Emily Murphy | |
---|---|
Born | Emily Gowan Ferguson 14 March 1868 Cookstown, Ontario, Canada |
Died | 27 October 1933 Edmonton, Alberta, Canada | (aged 65)
Occupation(s) | Magistrate, activist, author |
Known for | Women's rights activist |
Spouse |
Arthur Murphy (m. 1887) |
Children | 4 |
Emily Murphy (born Emily Gowan Ferguson; 14 March 1868 – 27 October 1933)[1] was a Canadian women's rights activist and author. In 1916, she became the first female magistrate in Canada and the fifth in the British Empire after Elizabeth Webb Nicholls, Jane Price, E. Cullen and Cecilia Dixon of Australia (all appointed to office in 1915). She is best known for her contributions to Canadian feminism, specifically to the question of whether women were "persons" under Canadian law.
Murphy is known as one of "The Famous Five" (also called "The Valiant Five")[2]—a group of Canadian women's rights activists that also included Henrietta Muir Edwards, Nellie McClung, Louise McKinney and Irene Parlby. In 1927, the women launched the "Persons Case," contending that women could be "qualified persons" eligible to sit in the Senate. The Supreme Court of Canada ruled that they were not. However, upon appeal to the Judicial Committee of the British Privy Council, the court of last resort for Canada at that time, the women won their case.[3]
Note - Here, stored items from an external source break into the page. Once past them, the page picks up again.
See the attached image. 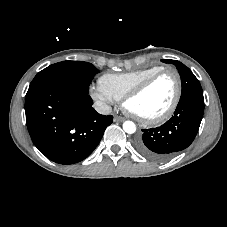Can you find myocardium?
<instances>
[{
    "label": "myocardium",
    "mask_w": 227,
    "mask_h": 227,
    "mask_svg": "<svg viewBox=\"0 0 227 227\" xmlns=\"http://www.w3.org/2000/svg\"><path fill=\"white\" fill-rule=\"evenodd\" d=\"M166 73H171L174 76L175 82H176L175 95H174V98H173L171 104L168 106V108L160 115H158L156 117H152V118H143V117H140L139 115L131 112L127 108V102L130 99L141 94L152 84L153 81H155L158 77H160ZM181 95H182V82H181V77H180L179 73L176 70L171 69V68H163V69L151 74L150 76L145 78L143 81H141L139 84H137L136 86L131 88L122 98V107L128 114H130L132 117H134L139 122H141L145 125H157V124L165 122L173 115V113L175 112V110L180 102Z\"/></svg>",
    "instance_id": "f54148a6"
}]
</instances>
However, there has been some criticism of her later work, mainly for her role in the Sexual Sterilization Act of Alberta and her allegations that a ring of immigrants from other countries, particularly China, would corrupt the white race by getting Canadians hooked on drugs.[4] In her book The Black Candle, she wrote: "It is hardly credible that the average Chinese peddler has any definite idea in his mind of bringing about the downfall of the white race, his swaying motive being probably that of greed, but in the hands of his superiors, he may become a powerful instrument to that end."[5]